[[ EXTRACTED DATA, beginning ]]
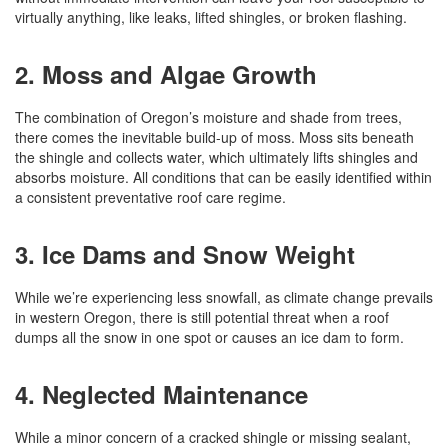
virtually anything, like leaks, lifted shingles, or broken flashing.
2. Moss and Algae Growth
The combination of Oregon’s moisture and shade from trees,
there comes the inevitable build-up of moss. Moss sits beneath
the shingle and collects water, which ultimately lifts shingles and
absorbs moisture. All conditions that can be easily identified within
a consistent preventative roof care regime.
3. Ice Dams and Snow Weight
While we’re experiencing less snowfall, as climate change prevails
in western Oregon, there is still potential threat when a roof
dumps all the snow in one spot or causes an ice dam to form.
4. Neglected Maintenance
While a minor concern of a cracked shingle or missing sealant,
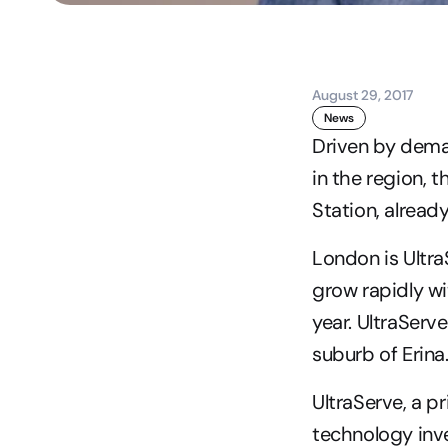
August 29, 2017
News
Driven by dema
in the region, 
Station, already
London is Ultra
grow rapidly wi
year. UltraServ
suburb of Erina
UltraServe, a 
technology inve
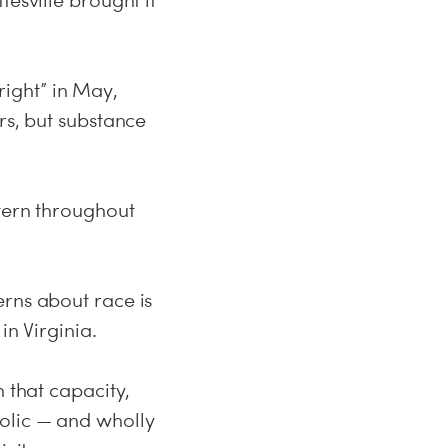
esville brought it
-right” in May,
rs, but substance
ttern throughout
erns about race is
in Virginia.
 that capacity,
olic — and wholly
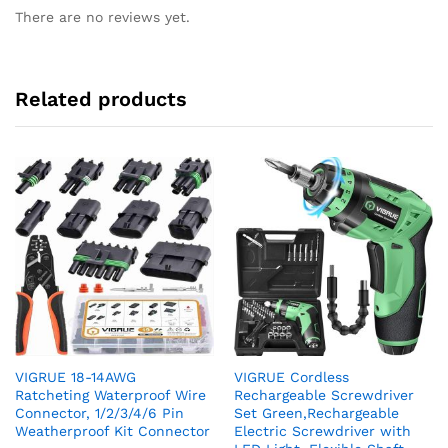
There are no reviews yet.
Related products
VIGRUE 18-14AWG
VIGRUE Cordless
Ratcheting Waterproof Wire
Rechargeable Screwdriver
Connector, 1/2/3/4/6 Pin
Set Green,Rechargeable
Weatherproof Kit Connector
Electric Screwdriver with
[[ EXTRACTED DATA, end ]]
> TRY IT
Go through the listing above and return each line where the word "Screwdriver" occurs.

> COMPLETED TASK
Rechargeable Screwdriver
Electric Screwdriver with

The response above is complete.